* _Data for processing_
.....

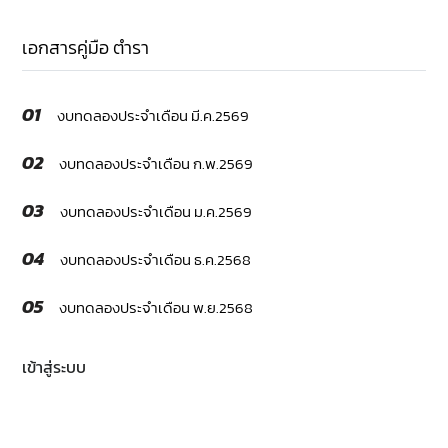
เอกสารคู่มือ ตำรา
01
งบทดลองประจำเดือน มี.ค.2569
02
งบทดลองประจำเดือน ก.พ.2569
03
งบทดลองประจำเดือน ม.ค.2569
04
งบทดลองประจำเดือน ธ.ค.2568
05
งบทดลองประจำเดือน พ.ย.2568
เข้าสู่ระบบ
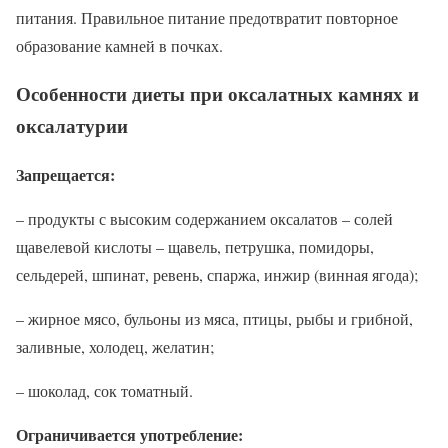
питания. Правильное питание предотвратит повторное
образование камней в почках.
Особенности диеты при оксалатных камнях и
оксалатурии
Запрещается:
– продукты с высоким содержанием оксалатов – солей
щавелевой кислоты – щавель, петрушка, помидоры,
сельдерей, шпинат, ревень, спаржа, инжир (винная ягода);
– жирное мясо, бульоны из мяса, птицы, рыбы и грибной,
заливные, холодец, желатин;
– шоколад, сок томатный.
Ограничивается употребление:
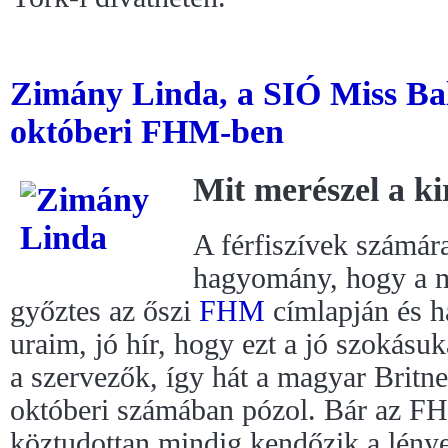
Zimány Linda, a SIÓ Miss Ba
októberi FHM-ben
Mit merészel a ki
A férfiszívek számár
hagyomány, hogy a 
győztes az őszi
FHM
címlapján és h
uraim, jó hír, hogy ezt a jó szokásuk
a szervezők, így hát a magyar Britn
októberi számában pózol. Bár az F
köztudottan mindig kendőzik a lény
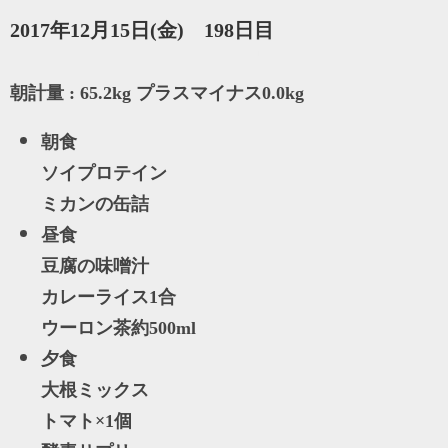
2017年12月15日(金) 198日目
朝計量 : 65.2kg プラスマイナス0.0kg
朝食
ソイプロテイン
ミカンの缶詰
昼食
豆腐の味噌汁
カレーライス1合
ウーロン茶約500ml
夕食
大根ミックス
トマト×1個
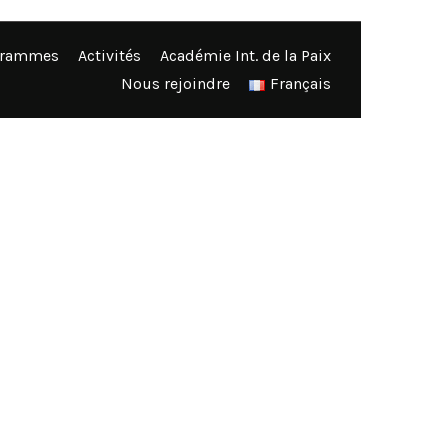
grammes
Activités
Académie Int. de la Paix
Nous rejoindre
Français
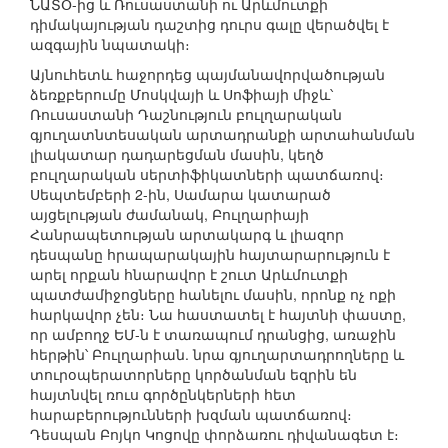
ՆԱՏՕ-ից և Ռուսաստանի ու Արևմուտքի
դիմակայության դաշտից դուրս գալը վերածվել է
ազգային նպատակի։
Այնուհետև հաջորդեց պայմանավորվածության
ձեռքբերումը Մոսկվայի և Սոֆիայի միջև՝
Ռուսաստանի Դաշնություն բուլղարական
գյուղատնտեսական արտադրանքի արտահանման
լիակատար դադարեցման մասին, կեղծ
բուլղարական սերտիֆիկատների պատճառով։
Սեպտեմբերի 2-ին, Սամարա կատարած
այցելության ժամանակ, Բուլղարիայի
Հանրապետության արտակարգ և լիազոր
դեսպանը հրապարակային հայտարարություն է
արել որքան հնարավոր է շուտ Արևմուտքի
պատժամիջոցները հանելու մասին, որոնք ոչ ոքի
հարկավոր չեն։ Նա հաստատել է հայտնի փաստը,
որ ամբողջ ԵՄ-ն է տառապում դրանցից, առաջին
հերթին՝ Բուլղարիան. նրա գյուղարտադրողները և
տուրօպերատորները կործանման եզրին են
հայտնվել ռուս գործընկերների հետ
հարաբերությունների խզման պատճառով։
Դեսպան Բոյկո Կոցովը փորձառու դիվանագետ է։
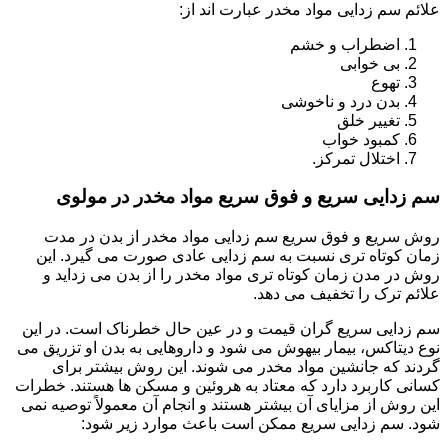
علائم سم زدایی مواد مخدر عبارت اند از:
اضطراب و خشم
بی خوابی
تهوع
بدن درد و ناخوشی
تغییر خلق
کمبود خواب
اختلال تمرکز.
سم زدایی سریع و فوق سریع مواد مخدر در مولوی
روش سریع و فوق سریع سم زدایی مواد مخدر از بدن در مدت
زمان کوتاه تری نسبت به سم زدایی عادی صورت می گیرد. این
روش در مدن زمان کوتاه تری مواد مخدر را از بدن می زداید و
علائم ترک را تخفیف می دهد.
سم زدایی سریع گران قیمت و در عین حال خطرناک است. در این
نوع دیتاکس، بیمار بیهوش می شود و داروهایی به بدن او تزریق می
گردند که جانشین مواد مخدر می شوند. این روش بیشتر برای
کسانی کاربرد دارد که معتاد به هروئین و مسکن ها هستند. خطرات
این روش از مزایای آن بیشتر هستند و انجام آن معمولاً توصیه نمی
شود. سم زدایی سریع ممکن است باعث موارد زیر شود:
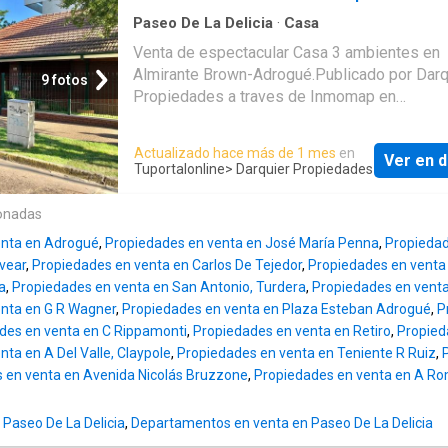
COMPLETO. ESCRITORIO. CALEFACCION X 
superficies son aproximadas y no pueden se
BALANCEADO, DOS AIRES DE PARED, CALEFON,
Paseo De La Delicia
·
Casa
consideradas como definitivas ni tienen cará
TEJAS FRANCESAS, REJAS, PLACARD EN
Venta de espectacular Casa 3 ambientes en
contractual entre las partes, las mismas surg
DORMITORIOS, PARQUET EN DORMITORIOS
Almirante Brown-Adrogué.Publicado por Darq
Estado Parcelario y la documentación
9 fotos
CERAMICOS EN EL RESTO DE LOS AMBIEN
Propiedades a traves de Inmomap en
correspondientes. Esta información (imágene
ESTADO GENERAL MUY BUENO. COMPARTI
TuPortalOnline
superficies y medidas) se expone y publica 
COLEGA
efecto orientativo.
Actualizado hace más de 1 mes
en
Ver en d
Tuportalonline
> Darquier Propiedades
onadas
enta en Adrogué
,
Propiedades en venta en José María Penna
,
Propiedad
lvear
,
Propiedades en venta en Carlos De Tejedor
,
Propiedades en venta
a
,
Propiedades en venta en San Antonio, Turdera
,
Propiedades en venta
nta en G R Wagner
,
Propiedades en venta en Plaza Esteban Adrogué
,
P
des en venta en C Rippamonti
,
Propiedades en venta en Retiro
,
Propied
ta en A Del Valle, Claypole
,
Propiedades en venta en Teniente R Ruiz
,
 en venta en Avenida Nicolás Bruzzone
,
Propiedades en venta en A R
 Paseo De La Delicia
,
Departamentos en venta en Paseo De La Delicia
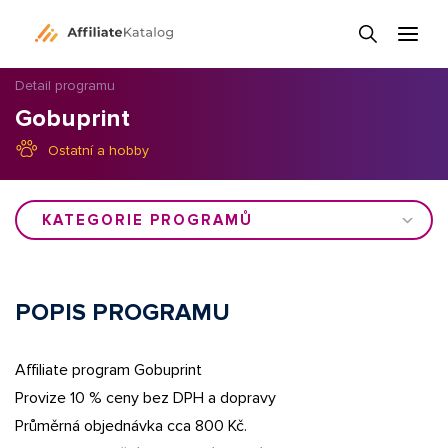
Detail programu
Gobuprint
Ostatní a hobby
KATEGORIE PROGRAMŮ
POPIS PROGRAMU
Affiliate program Gobuprint
Provize 10 % ceny bez DPH a dopravy
Průměrná objednávka cca 800 Kč.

.....

An unaltered copy of the material, without images, should be set down.

เอกสารคู่มือ ตำรา
01
งบทดลองประจำเดือน มี.ค.2569
02
งบทดลองประจำเดือน ก.พ.2569
03
งบทดลองประจำเดือน ม.ค.2569
04
งบทดลองประจำเดือน ธ.ค.2568
05
งบทดลองประจำเดือน พ.ย.2568
เข้าสู่ระบบ
питания. Правильное питание предотвратит повторное
образование камней в почках.
Особенности диеты при оксалатных камнях и
оксалатурии
Запрещается:
– продукты с высоким содержанием оксалатов – солей
щавелевой кислоты – щавель, петрушка, помидоры,
сельдерей, шпинат, ревень, спаржа, инжир (винная ягода);
– жирное мясо, бульоны из мяса, птицы, рыбы и грибной,
заливные, холодец, желатин;
– шоколад, сок томатный.
Ограничивается употребление:
Zimány Linda, a SIÓ Miss Ba
októberi FHM-ben
Mit merészel a ki
A férfiszívek számár
hagyomány, hogy a 
győztes az őszi
FHM
címlapján és h
uraim, jó hír, hogy ezt a jó szokásuk
a szervezők, így hát a magyar Britn
októberi számában pózol. Bár az F
köztudottan mindig kendőzik a lény
2017年12月15日(金) 198日目
朝計量 : 65.2kg プラスマイナス0.0kg
朝食
ソイプロテイン
ミカンの缶詰
昼食
豆腐の味噌汁
カレーライス1合
ウーロン茶約500ml
夕食
大根ミックス
トマト×1個
grammes
Activités
Académie Int. de la Paix
Nous rejoindre
Français
ՆԱՏՕ-ից և Ռուսաստանի ու Արևմուտքի
դիմակայության դաշտից դուրս գալը վերածվել է
ազգային նպատակի։
Այնուհետև հաջորդեց պայմանավորվածության
ձեռքբերումը Մոսկվայի և Սոֆիայի միջև՝
Ռուսաստանի Դաշնություն բուլղարական
գյուղատնտեսական արտադրանքի արտահանման
լիակատար դադարեցման մասին, կեղծ
բուլղարական սերտիֆիկատների պատճառով։
Սեպտեմբերի 2-ին, Սամարա կատարած
այցելության ժամանակ, Բուլղարիայի
Հանրապետության արտակարգ և լիազոր
դեսպանը հրապարակային հայտարարություն է
արել որքան հնարավոր է շուտ Արևմուտքի
պատժամիջոցները հանելու մասին, որոնք ոչ ոքի
հարկավոր չեն։ Նա հաստատել է հայտնի փաստը,
որ ամբողջ ԵՄ-ն է տառապում դրանցից, առաջին
հերթին՝ Բուլղարիան. նրա գյուղարտադրողները և
տուրօպերատորները կործանման եզրին են
հայտնվել ռուս գործընկերների հետ
հարաբերությունների խզման պատճառով։
Դեսպան Բոյկո Կոցովը փորձառու դիվանագետ է։
علائم سم زدایی مواد مخدر عبارت اند از:
اضطراب و خشم
بی خوابی
تهوع
بدن درد و ناخوشی
تغییر خلق
کمبود خواب
اختلال تمرکز.
سم زدایی سریع و فوق سریع مواد مخدر در مولوی
روش سریع و فوق سریع سم زدایی مواد مخدر از بدن در مدت
زمان کوتاه تری نسبت به سم زدایی عادی صورت می گیرد. این
روش در مدن زمان کوتاه تری مواد مخدر را از بدن می زداید و
علائم ترک را تخفیف می دهد.
سم زدایی سریع گران قیمت و در عین حال خطرناک است. در این
نوع دیتاکس، بیمار بیهوش می شود و داروهایی به بدن او تزریق می
گردند که جانشین مواد مخدر می شوند. این روش بیشتر برای
کسانی کاربرد دارد که معتاد به هروئین و مسکن ها هستند. خطرات
این روش از مزایای آن بیشتر هستند و انجام آن معمولاً توصیه نمی
شود. سم زدایی سریع ممکن است باعث موارد زیر شود:
COMPLETO. ESCRITORIO. CALEFACCION X 
superficies son aproximadas y no pueden se
BALANCEADO, DOS AIRES DE PARED, CALEFON,
Paseo De La Delicia
·
Casa
consideradas como definitivas ni tienen cará
TEJAS FRANCESAS, REJAS, PLACARD EN
Venta de espectacular Casa 3 ambientes en
contractual entre las partes, las mismas surg
DORMITORIOS, PARQUET EN DORMITORIOS
Almirante Brown-Adrogué.Publicado por Darq
Estado Parcelario y la documentación
9 fotos
CERAMICOS EN EL RESTO DE LOS AMBIEN
Propiedades a traves de Inmomap en
correspondientes. Esta información (imágene
ESTADO GENERAL MUY BUENO. COMPARTI
TuPortalOnline
superficies y medidas) se expone y publica 
COLEGA
efecto orientativo.
Actualizado hace más de 1 mes
en
Ver en d
Tuportalonline
> Darquier Propiedades
onadas
enta en Adrogué
,
Propiedades en venta en José María Penna
,
Propiedad
lvear
,
Propiedades en venta en Carlos De Tejedor
,
Propiedades en venta
a
,
Propiedades en venta en San Antonio, Turdera
,
Propiedades en venta
nta en G R Wagner
,
Propiedades en venta en Plaza Esteban Adrogué
,
P
des en venta en C Rippamonti
,
Propiedades en venta en Retiro
,
Propied
ta en A Del Valle, Claypole
,
Propiedades en venta en Teniente R Ruiz
,
 en venta en Avenida Nicolás Bruzzone
,
Propiedades en venta en A R
 Paseo De La Delicia
,
Departamentos en venta en Paseo De La Delicia
Detail programu
Gobuprint
Ostatní a hobby
KATEGORIE PROGRAMŮ
POPIS PROGRAMU
Affiliate program Gobuprint
Provize 10 % ceny bez DPH a dopravy
Průměrná objednávka cca 800 Kč.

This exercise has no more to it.